Aber auch die Medienwirksamkeit des Hess-Marsches durch die großspurigen
Ankündigungen der Polizei, die Veranstaltungen zu untersagen, stieg an.
Durch diese Erfahrungen wurde erstmalig 1994 von den Nazis zu einer
Nationalen Aktionswoche (13.-21.August) aufgerufen. In der
Hoffnung, irgendwo eine Schwachstelle zu finden, wurden bundesweit über 80
Veranstaltungen angemeldet. Zudem stellte das auf die Demonstrationsanmeldungen
einsetzende Medieninteresse eine gute Propagandamöglichkeit dar. Schnell
wurde jedoch klar, daß dieses Konzept nicht durchführbar wurde. Am
sogenannten Hauptaktionstag, dem 13.8..1994, fand eine
Demonstration von etwa 100 Nazis vor der deutschen Botschaft in Luxemburg
statt. Diese wurde von der luxemburgischen Polizei, im Gegensatz zur deutschen
Polizei, kurzerhand aufgelöst und die Nazis zur Grenze geschafft. Die
Aktionsplanung lief hauptsächlich über die NIT. Alternative
Aktionsformen, wie sie in dem Gesamtkonzept geplant waren (z.B.
Saalveranstaltungen), blieben weitgehend aus. Bundesweit fanden dezentralen
Veranstaltungen gegen die Hess-Gedenkwoche statt, u.a. in Leipzig.
Im folgenden Jahr 1995 wurde ebenfalls eine Aktionswoche ausgerufen
(12.-20.8.1995). Thorsten Heise organisierte eine zentrale Demonstration am 19.
August in Schneverdingen (Niedersachsen), an der sich 150 Nazis beteiligten.

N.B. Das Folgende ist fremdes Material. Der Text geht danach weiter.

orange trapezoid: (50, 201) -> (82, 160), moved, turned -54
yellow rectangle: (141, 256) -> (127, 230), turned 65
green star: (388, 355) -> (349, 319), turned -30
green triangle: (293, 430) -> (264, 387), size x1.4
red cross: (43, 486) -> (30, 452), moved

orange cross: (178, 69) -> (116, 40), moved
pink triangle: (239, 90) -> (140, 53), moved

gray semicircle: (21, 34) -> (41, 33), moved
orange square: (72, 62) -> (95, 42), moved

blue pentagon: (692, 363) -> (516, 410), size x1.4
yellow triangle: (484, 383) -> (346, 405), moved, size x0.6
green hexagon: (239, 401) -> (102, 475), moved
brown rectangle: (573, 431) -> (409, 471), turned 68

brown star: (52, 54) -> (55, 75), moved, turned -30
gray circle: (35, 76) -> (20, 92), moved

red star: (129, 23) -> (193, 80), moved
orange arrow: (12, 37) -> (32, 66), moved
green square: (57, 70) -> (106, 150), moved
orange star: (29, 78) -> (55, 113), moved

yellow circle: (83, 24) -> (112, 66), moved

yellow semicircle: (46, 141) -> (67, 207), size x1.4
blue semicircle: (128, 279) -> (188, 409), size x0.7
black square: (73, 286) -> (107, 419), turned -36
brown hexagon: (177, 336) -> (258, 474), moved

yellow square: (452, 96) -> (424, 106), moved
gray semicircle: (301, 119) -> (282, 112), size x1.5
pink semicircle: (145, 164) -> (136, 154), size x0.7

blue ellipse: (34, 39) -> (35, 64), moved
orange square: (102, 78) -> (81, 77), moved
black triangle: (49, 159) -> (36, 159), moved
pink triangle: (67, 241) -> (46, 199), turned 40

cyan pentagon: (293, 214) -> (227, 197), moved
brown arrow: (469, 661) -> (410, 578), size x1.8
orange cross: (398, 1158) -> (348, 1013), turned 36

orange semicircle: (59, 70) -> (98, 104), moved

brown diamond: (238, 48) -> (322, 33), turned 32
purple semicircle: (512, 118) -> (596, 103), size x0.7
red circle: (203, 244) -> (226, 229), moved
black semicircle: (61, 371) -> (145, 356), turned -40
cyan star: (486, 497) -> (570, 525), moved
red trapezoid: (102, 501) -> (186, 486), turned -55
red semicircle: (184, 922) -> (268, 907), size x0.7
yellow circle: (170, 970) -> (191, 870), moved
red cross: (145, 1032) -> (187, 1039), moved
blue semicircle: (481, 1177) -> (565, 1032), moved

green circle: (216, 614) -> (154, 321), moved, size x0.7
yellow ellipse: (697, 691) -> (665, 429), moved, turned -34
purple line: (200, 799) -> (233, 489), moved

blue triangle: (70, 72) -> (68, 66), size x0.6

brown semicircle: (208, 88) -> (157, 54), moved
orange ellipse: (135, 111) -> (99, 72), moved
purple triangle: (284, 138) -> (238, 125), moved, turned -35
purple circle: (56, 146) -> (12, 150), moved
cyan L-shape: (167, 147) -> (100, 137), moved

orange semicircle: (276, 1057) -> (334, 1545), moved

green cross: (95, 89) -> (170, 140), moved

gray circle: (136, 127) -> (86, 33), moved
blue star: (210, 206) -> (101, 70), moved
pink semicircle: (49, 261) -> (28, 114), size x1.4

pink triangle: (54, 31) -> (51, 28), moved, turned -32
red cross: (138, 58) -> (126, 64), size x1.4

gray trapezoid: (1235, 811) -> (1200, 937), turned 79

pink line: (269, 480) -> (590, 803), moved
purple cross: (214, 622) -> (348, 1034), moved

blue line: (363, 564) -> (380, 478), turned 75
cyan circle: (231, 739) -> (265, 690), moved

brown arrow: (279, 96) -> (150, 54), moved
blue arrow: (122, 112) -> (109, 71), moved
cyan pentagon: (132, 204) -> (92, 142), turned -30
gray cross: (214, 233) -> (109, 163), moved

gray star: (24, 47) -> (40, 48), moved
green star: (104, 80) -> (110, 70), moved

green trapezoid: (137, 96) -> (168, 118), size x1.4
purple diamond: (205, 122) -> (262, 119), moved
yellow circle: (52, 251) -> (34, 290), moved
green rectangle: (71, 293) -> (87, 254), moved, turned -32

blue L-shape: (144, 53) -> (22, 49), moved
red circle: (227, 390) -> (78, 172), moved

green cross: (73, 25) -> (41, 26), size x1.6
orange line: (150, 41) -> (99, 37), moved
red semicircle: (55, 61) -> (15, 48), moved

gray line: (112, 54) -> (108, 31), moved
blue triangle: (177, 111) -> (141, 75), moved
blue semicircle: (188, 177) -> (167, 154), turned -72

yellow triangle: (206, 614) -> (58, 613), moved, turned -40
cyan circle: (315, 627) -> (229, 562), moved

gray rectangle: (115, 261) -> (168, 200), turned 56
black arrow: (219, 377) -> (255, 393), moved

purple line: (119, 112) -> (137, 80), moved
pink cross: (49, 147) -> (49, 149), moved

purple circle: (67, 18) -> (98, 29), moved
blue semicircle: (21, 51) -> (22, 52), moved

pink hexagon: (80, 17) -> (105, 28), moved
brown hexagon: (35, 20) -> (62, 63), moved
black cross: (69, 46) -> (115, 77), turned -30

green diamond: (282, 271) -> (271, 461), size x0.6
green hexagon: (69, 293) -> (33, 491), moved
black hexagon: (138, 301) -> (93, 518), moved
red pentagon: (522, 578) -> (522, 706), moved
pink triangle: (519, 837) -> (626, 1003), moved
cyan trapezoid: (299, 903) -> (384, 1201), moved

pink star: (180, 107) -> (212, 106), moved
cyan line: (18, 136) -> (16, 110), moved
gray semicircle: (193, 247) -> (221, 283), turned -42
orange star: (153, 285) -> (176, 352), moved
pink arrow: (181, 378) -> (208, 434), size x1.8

Eine zweite fand im dänischen Roskilde statt, die jedoch am Widerstand der
einheimischen Bevölkerung und Antifas in einem Debakel endete. Zu dieser
Veranstaltung kamen ebenfalls 150 Nazis, u.a. Christian Worch. Als
Erfolg konnten die Nazis lediglich die große Medienwirkung
verbuchen. Daraufhin kam es zu internen Streitereien. Unter der Bezeichnung
Aktion 96 verfaßte André Goertz (FAP, 1995 verboten)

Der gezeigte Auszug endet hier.